Anger, resentment, bitterness—we’ve experienced these emotions in some way or another, toward a boyfriend or a parent or a loved one, but most of the time, not speaking out and keeping your thoughts bottled up play a major role in these feelings and emotions festering until they are all consuming. There has been many times I’ve felt like a doormat, like people are walking all over me, but for a long time, I was allowing it because I convinced myself it was okay for my friends or a loved one to treat me with disrespect or as if I'm inferior to them since they had a bad day or they “didn’t know any better."
Some days, I felt like I was going to burst with anger when I felt continuously taken advantage of, but I let that anger mount up by making up mediocre excuses to justify their actions towards me. Everybody has circumstances and everybody has an excuse, but at the end of the day, I need to stand in my truth and to only allow healthy and uplifting relationships that show a mutual respect. Therefore, boundaries are completely necessary and should be placed accordingly so you don’t sacrifice what you want and need to please anyone else.
In life, there are moments that make us feel extremely blessed and thankful and then there are moments that leave us wondering and questioning just about everything, but I’m learning that those moments you cringe thinking about are the ones that truly shape your thought process and what you choose to do and allow. Hardships and heartbreak show you where you need to set boundaries and how you need to go about doing so because in order to stand in your truth, your thoughts, your words, and your actions should be in alignment. That’s why, I refuse to do anything that doesn’t better me for following my dreams and aspirations and I won’t allow people in my life who don’t treat me as if I am worthy, capable, and resilient.

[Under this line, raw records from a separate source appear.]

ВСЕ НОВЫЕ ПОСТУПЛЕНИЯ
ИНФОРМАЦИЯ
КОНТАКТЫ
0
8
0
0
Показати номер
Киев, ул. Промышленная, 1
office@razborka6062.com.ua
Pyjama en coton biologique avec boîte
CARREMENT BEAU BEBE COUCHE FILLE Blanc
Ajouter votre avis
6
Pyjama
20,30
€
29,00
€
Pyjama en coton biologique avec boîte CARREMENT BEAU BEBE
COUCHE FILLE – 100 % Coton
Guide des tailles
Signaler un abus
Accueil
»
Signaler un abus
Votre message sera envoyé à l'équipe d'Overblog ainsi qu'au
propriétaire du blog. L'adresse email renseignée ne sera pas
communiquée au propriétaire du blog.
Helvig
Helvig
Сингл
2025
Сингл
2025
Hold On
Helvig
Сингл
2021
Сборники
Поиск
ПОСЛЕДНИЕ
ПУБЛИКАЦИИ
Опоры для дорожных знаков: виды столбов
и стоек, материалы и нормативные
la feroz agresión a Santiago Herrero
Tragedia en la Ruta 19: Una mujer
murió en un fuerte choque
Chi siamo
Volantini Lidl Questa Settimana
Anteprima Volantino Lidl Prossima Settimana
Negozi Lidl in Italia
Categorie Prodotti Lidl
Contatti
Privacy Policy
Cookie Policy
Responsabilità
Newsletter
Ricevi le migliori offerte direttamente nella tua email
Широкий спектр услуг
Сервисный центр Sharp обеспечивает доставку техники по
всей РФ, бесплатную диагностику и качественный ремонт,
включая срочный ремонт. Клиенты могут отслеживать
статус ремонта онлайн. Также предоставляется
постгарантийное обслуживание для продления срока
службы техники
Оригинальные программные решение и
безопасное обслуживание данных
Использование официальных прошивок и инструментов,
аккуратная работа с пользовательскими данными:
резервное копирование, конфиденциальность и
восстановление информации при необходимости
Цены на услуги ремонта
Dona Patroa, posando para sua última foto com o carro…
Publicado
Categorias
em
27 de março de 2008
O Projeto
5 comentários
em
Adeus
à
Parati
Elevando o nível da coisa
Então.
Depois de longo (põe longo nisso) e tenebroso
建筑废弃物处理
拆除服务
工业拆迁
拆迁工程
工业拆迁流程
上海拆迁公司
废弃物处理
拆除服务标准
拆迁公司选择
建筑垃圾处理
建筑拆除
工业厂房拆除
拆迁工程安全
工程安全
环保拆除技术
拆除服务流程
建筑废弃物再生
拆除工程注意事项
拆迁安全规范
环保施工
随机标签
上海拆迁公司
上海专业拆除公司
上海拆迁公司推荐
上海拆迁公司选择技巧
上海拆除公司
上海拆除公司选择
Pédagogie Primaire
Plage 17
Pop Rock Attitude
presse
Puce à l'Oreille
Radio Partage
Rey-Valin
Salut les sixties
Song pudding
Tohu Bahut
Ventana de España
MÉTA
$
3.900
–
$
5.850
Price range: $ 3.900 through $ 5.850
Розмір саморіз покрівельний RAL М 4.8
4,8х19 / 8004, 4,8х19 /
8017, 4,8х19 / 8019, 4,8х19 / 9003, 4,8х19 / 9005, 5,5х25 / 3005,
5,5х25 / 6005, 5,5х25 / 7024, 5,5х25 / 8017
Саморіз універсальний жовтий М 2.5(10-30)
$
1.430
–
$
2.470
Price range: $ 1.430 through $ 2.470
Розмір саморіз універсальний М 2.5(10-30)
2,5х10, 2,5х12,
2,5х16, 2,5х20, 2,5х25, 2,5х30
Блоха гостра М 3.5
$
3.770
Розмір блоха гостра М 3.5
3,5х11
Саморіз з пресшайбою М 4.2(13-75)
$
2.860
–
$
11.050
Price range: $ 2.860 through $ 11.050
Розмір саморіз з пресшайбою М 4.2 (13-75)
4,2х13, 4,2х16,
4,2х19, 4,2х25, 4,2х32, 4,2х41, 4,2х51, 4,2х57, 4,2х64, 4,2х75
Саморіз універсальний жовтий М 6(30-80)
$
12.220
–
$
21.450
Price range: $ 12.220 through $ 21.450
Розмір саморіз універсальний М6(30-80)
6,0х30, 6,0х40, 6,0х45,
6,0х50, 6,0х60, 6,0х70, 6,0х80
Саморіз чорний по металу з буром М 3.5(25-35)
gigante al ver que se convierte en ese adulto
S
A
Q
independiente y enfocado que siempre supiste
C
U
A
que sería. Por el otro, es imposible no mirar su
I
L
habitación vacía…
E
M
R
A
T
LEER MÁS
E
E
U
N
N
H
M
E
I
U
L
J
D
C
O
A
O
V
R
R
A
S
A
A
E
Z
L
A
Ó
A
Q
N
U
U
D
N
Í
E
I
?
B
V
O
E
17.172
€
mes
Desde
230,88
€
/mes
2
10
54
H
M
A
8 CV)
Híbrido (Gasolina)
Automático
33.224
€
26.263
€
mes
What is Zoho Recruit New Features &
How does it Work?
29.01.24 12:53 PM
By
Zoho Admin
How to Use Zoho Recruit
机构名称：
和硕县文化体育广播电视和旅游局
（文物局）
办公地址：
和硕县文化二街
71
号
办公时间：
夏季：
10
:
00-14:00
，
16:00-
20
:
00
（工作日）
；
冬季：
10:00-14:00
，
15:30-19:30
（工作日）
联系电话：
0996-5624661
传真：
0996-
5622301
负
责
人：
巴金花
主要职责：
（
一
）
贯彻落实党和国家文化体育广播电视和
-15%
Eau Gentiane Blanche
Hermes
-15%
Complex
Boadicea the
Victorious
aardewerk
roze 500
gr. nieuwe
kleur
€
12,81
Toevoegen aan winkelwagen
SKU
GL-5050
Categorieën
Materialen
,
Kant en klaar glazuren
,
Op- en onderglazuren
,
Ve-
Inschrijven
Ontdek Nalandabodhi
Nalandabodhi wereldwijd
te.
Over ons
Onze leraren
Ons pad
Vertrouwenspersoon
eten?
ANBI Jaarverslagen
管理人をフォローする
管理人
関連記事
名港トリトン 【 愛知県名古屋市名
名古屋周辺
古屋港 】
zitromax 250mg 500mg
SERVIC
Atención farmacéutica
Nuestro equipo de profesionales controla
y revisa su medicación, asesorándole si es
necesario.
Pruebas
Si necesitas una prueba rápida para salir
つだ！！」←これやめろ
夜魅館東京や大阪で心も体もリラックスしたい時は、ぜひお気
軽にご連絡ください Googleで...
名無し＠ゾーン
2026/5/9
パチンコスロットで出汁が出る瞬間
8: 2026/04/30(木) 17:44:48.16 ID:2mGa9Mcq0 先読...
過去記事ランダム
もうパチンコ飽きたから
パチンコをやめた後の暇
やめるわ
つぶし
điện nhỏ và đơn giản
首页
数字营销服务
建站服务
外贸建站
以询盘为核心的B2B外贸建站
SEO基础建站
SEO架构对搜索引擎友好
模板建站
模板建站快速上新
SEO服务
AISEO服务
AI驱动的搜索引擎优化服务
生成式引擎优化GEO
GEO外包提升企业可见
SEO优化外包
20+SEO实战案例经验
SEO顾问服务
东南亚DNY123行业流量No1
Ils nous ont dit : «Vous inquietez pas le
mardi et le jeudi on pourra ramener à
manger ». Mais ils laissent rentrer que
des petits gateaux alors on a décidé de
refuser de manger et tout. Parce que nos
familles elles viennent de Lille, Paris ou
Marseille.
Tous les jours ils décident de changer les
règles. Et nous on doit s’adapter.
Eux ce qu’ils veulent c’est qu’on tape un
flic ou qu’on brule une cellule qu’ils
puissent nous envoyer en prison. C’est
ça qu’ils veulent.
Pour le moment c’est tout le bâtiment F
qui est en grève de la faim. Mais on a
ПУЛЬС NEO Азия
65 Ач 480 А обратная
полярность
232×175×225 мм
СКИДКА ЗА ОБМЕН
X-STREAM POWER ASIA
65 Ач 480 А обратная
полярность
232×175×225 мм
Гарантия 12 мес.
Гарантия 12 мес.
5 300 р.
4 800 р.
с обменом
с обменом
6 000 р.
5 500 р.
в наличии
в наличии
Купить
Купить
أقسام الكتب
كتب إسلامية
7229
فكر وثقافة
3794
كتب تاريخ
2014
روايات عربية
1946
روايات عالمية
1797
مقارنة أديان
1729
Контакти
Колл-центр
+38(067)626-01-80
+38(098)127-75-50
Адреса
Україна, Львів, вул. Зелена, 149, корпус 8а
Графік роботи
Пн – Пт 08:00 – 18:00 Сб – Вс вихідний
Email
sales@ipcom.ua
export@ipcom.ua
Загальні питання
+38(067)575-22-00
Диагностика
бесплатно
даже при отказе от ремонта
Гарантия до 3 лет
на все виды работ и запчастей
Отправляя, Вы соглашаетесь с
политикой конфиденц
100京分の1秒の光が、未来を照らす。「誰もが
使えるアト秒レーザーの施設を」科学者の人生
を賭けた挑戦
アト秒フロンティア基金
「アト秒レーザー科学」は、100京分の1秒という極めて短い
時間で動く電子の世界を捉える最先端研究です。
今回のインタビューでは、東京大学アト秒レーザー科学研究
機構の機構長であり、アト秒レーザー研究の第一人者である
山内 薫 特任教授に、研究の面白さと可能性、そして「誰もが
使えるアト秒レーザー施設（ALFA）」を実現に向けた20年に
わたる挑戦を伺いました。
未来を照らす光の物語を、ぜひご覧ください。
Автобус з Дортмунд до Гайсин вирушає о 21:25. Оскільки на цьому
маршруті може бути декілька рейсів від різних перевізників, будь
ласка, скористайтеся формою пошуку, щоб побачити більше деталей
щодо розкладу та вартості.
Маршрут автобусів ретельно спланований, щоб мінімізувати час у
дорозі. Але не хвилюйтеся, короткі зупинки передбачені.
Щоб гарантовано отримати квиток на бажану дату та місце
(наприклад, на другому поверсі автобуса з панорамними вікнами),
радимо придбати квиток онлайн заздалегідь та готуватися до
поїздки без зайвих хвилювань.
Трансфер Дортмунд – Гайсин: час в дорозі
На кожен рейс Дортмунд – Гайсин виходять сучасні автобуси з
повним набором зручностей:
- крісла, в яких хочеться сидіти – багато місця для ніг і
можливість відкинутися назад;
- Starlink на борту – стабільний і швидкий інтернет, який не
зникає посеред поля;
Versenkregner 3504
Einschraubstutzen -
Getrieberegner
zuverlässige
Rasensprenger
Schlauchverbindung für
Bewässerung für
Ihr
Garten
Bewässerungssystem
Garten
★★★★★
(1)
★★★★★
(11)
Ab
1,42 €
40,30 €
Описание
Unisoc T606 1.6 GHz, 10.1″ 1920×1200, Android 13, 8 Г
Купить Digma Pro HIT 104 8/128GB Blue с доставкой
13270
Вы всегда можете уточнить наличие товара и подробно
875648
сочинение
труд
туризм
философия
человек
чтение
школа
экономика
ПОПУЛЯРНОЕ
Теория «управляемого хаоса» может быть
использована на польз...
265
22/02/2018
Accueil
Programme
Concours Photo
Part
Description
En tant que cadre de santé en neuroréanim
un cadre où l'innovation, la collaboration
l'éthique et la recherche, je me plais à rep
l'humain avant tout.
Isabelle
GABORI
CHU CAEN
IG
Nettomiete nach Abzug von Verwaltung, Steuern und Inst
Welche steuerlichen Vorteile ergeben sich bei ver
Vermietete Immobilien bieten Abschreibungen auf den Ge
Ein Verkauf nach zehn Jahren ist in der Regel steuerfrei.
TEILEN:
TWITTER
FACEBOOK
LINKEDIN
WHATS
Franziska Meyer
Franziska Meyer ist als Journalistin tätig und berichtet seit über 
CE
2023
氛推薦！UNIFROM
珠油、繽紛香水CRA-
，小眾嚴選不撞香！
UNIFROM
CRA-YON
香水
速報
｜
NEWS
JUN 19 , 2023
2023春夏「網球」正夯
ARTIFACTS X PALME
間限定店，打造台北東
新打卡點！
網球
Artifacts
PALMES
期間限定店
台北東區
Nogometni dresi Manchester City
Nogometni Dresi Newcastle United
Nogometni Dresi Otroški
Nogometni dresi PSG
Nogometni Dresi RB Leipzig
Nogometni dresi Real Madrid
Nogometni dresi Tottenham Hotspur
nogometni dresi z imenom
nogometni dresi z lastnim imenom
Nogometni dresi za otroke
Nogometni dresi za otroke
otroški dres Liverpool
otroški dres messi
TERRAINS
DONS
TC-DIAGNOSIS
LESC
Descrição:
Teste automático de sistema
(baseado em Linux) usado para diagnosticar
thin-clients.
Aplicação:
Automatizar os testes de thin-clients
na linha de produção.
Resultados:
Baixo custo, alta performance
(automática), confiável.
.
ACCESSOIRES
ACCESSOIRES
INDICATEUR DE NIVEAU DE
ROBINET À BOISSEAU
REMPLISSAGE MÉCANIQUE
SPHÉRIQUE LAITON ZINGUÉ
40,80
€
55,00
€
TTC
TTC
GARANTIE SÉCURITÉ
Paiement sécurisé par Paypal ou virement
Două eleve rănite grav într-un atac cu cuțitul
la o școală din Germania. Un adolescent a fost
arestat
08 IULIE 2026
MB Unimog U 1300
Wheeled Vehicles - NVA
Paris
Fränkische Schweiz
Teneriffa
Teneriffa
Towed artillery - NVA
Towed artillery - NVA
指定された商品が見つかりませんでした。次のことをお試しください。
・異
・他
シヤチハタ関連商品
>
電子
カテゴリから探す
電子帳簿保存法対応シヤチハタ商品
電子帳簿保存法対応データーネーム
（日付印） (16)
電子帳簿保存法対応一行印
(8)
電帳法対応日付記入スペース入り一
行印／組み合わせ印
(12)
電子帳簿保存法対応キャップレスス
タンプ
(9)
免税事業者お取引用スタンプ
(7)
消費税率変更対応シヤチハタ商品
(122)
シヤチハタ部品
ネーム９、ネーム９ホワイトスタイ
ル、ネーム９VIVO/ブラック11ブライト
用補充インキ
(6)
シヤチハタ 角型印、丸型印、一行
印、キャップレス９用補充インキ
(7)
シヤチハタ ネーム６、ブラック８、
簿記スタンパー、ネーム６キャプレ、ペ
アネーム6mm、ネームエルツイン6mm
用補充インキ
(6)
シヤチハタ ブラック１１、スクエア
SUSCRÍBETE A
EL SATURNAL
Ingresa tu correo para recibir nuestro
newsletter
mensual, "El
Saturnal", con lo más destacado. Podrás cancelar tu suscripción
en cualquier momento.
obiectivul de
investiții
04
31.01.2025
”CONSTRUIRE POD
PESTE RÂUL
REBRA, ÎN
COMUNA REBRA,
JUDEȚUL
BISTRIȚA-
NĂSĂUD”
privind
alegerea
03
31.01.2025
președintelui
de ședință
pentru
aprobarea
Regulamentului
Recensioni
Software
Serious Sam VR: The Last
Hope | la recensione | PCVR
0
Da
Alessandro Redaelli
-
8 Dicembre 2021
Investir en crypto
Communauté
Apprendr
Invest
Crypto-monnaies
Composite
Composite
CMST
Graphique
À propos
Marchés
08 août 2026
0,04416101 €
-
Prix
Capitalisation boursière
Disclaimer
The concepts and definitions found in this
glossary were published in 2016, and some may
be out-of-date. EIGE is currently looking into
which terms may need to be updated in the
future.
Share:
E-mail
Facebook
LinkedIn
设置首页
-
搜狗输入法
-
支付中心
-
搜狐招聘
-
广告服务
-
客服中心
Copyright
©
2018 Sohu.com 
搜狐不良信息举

I’ve come to the conclusion that communication is really everything; you don’t know what is going through someone else’s mind or how they feel unless they express it to you, and the anger or resentment or bitterness you have may be towards someone who is oblivious as to why you feel that way. Tell them. Be real. Be open. Instead of expecting people, even the ones you are closest with, to understand you, convey yourself and your feelings in a way that they’ll understand or know where you are coming from. Nothing ever changes if you don’t speak up or take actions that promote what you’re saying and thinking. In order to live life to the fullest, be in raw form and embrace the truths that make you who you are.